I'm a fourth-year undergraduate student at the College of Computer Science, Zhejiang University in Hangzhou, China. I'm current a full-time research intern of the Rutgers Machine Learning Group, working with Professor Sungjin Ahn. Previously I was in the 3D Vision Group led by Professor Xiaowei Zhou at Zhejiang University. I am broadly interested in artificial intelligence, in particular Probabilistic Generative Models (VAEs), Reinforcement Learning and Computer Vision. My recent projects focus on (unsupervised) (object-centric) (scene|video) representation and generation with structured generative models. My ultimate goal is to build a general intelligence system that is truly capable of understanding the world, thinking, and acting. I’m applying for PhD/research MS in 2020.
Important Note: my ICLR paper "Spatially Parallel Attention and Component Extraction for Scene Decomposition" has been renamed to "SPACE: Unsupervised Object-Oriented Scene Representation via Spatial Attention and Decomposition".

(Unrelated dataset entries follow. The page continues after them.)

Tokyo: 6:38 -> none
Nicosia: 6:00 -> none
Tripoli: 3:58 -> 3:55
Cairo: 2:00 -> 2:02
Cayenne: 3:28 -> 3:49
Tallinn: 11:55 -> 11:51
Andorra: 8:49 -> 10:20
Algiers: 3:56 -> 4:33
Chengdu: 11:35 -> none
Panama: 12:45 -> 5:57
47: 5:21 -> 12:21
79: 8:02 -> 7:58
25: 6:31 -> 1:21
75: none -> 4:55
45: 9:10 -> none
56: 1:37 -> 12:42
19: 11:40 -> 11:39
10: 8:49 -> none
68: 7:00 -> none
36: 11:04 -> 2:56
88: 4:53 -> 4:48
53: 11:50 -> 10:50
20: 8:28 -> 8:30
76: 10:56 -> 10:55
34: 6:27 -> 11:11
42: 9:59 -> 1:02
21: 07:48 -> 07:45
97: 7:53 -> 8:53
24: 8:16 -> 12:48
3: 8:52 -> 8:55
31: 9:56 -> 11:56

Some of research and course projects/code.
What I am 100% sure (well, I won't list it here if I'm not 100% sure):
- Must have some kind of "awareness" or "consciousness". This is my fundamental belief of a "mind". Unfortunately, I don't know what should be the definition of "awareness" and "consciousness".

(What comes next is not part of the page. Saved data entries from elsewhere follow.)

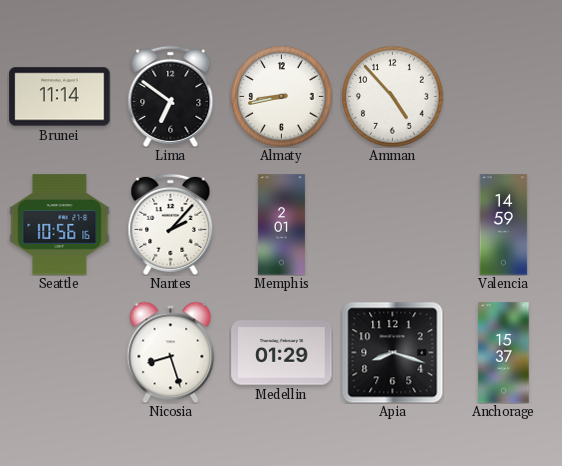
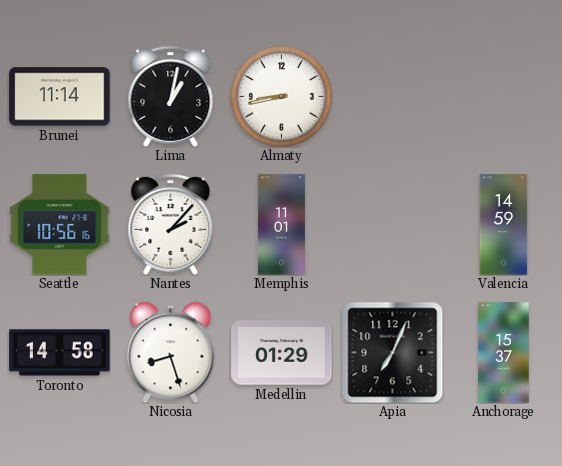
Lima: 6:51 -> 1:02
Amman: 4:53 -> none
Memphis: 2:01 -> 11:01
Toronto: none -> 14:58
Apia: 8:18 -> 7:04
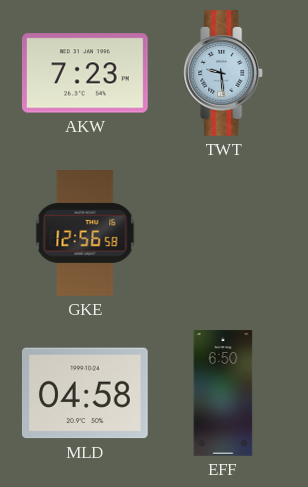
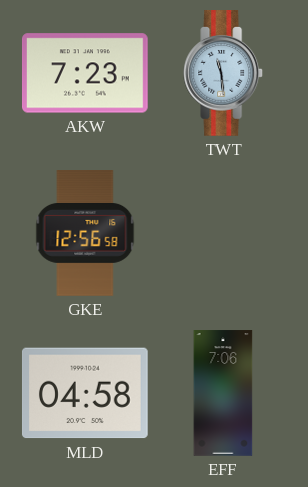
TWT: 9:29 -> 11:29
EFF: 6:50 -> 7:06
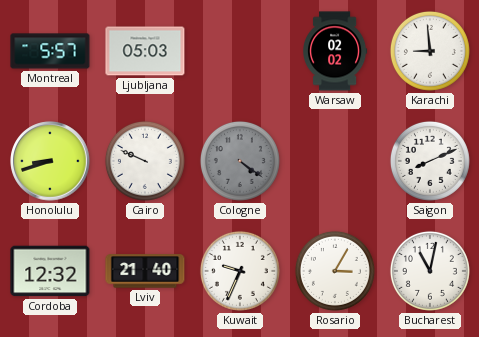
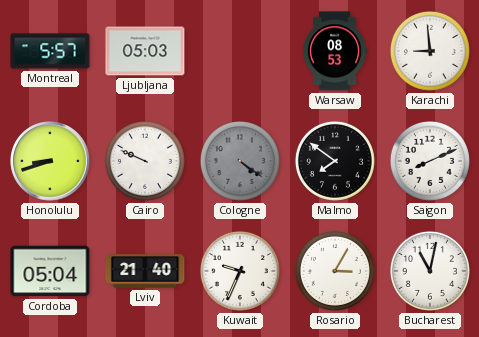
Warsaw: 02:02 -> 08:53
Malmo: none -> 7:51
Cordoba: 12:32 -> 05:04
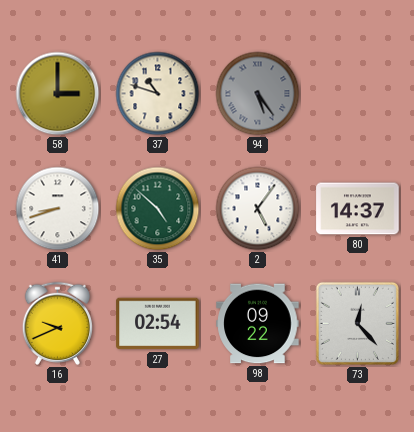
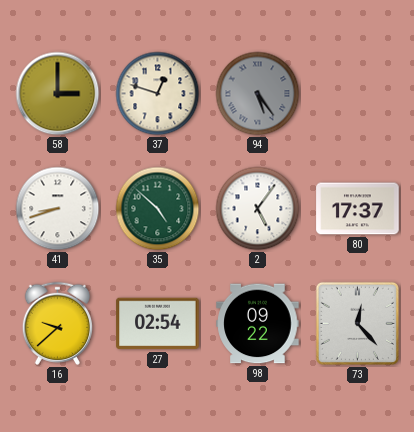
37: 10:48 -> 12:48
80: 14:37 -> 17:37
16: 9:41 -> 9:38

- Interestingly, the "consciousness" seems only to be a small part of our mind. Think how limited is your short term memory, compared to the huge number of neurons in your brain. It is extremely low-capacity, but it is essential.
- It has to be sequential (stateful, has a memory, etc.)
What might be true:
- In terms of implementation, it has to be scalable in some way (modular, or built with simple units, like neurons)
- It is computational
- The definition involves "goals"
- The definition involves "meta"
- The definition must involve multiple agents
- The definition will depend on the environment and tasks
What is not necessarily true (for breaking the norms):
- Explicitly studying causal inference is important
- The definition must involve interaction with the environment (we can think when we are lying on the bed)
What is definitely not true:
- A single feedforward network is sufficient (even if we have some super optimization algorithm)
- It can be learned with purely i.i.d. samples
- We think using languages and images instead of some hidden, internal representations. At least that's what we perceive.